### PROBLEM
Only the lines below between the one holding "hálózatra, és a" and the one holding "ット給付金がもらえます！", inclusive, are to be reproduced word for word; the pictures are to be left out.

═══ MATERIALS PROVIDED

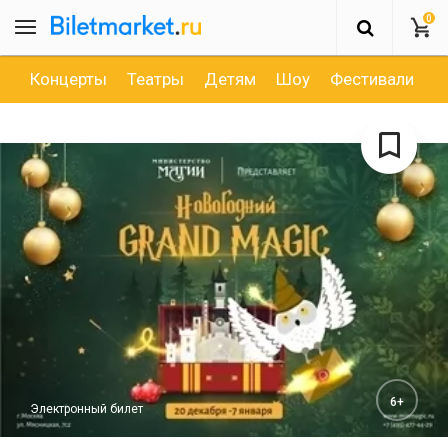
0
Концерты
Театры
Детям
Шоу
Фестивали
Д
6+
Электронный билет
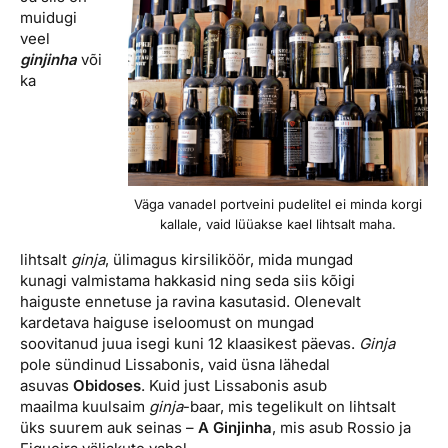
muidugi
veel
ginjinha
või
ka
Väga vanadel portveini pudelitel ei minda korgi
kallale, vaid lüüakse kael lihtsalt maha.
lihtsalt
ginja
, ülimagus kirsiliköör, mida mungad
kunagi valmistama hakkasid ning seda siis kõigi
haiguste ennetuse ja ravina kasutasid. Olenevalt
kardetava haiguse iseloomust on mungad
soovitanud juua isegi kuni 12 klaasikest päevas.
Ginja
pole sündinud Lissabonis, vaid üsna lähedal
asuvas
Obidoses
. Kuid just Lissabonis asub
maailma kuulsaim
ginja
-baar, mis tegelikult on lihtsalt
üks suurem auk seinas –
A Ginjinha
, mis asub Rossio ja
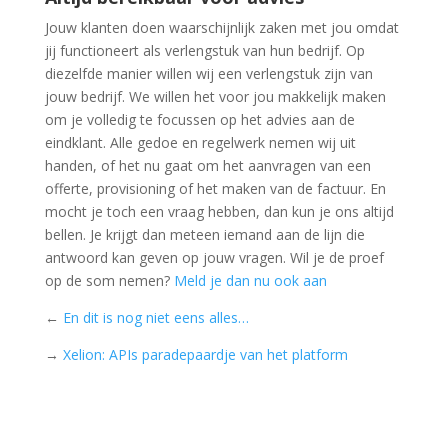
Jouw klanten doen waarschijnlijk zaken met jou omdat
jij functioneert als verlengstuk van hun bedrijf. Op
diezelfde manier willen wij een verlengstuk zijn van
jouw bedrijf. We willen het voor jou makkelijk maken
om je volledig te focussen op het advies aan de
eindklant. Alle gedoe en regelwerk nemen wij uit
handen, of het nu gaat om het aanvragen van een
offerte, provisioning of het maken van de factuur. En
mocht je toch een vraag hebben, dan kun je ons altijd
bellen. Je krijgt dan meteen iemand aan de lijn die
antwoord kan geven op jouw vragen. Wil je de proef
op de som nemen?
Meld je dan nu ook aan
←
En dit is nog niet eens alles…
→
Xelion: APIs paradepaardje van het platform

══════
═══ MATERIALS PROVIDED

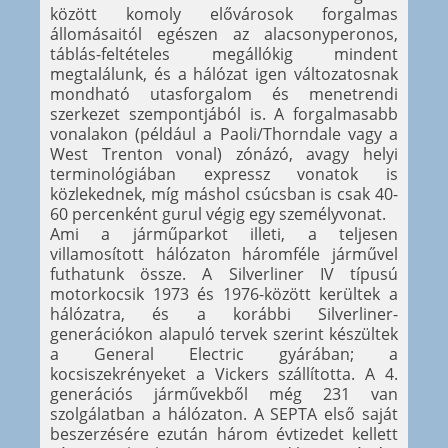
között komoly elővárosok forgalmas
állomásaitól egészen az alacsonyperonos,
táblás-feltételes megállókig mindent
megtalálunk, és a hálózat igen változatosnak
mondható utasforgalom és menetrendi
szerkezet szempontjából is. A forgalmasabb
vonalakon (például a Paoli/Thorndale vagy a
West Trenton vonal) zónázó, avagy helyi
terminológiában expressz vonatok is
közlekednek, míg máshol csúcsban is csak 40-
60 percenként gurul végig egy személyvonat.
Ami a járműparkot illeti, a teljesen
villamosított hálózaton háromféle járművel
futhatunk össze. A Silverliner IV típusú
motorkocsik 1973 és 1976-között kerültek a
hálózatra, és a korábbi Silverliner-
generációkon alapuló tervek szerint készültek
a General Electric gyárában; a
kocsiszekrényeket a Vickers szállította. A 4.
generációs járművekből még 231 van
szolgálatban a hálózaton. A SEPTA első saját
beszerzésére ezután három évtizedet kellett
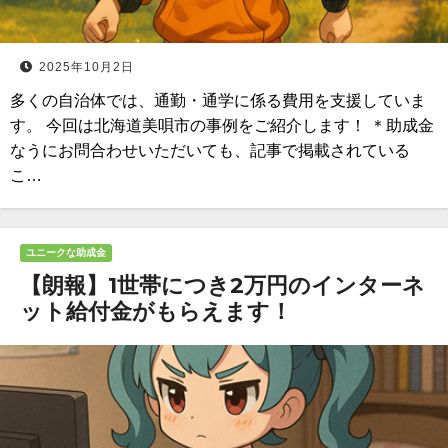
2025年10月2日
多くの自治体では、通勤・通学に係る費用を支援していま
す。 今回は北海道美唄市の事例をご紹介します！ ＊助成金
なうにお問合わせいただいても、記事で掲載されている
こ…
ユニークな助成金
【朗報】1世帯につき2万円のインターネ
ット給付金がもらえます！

══════

### ANSWER TO THE EXERCISE
hálózatra, és a korábbi Silverliner-
generációkon alapuló tervek szerint készültek
a General Electric gyárában; a
kocsiszekrényeket a Vickers szállította. A 4.
generációs járművekből még 231 van
szolgálatban a hálózaton. A SEPTA első saját
beszerzésére ezután három évtizedet kellett
2025年10月2日
多くの自治体では、通勤・通学に係る費用を支援していま
す。 今回は北海道美唄市の事例をご紹介します！ ＊助成金
なうにお問合わせいただいても、記事で掲載されている
こ…
ユニークな助成金
【朗報】1世帯につき2万円のインターネ
ット給付金がもらえます！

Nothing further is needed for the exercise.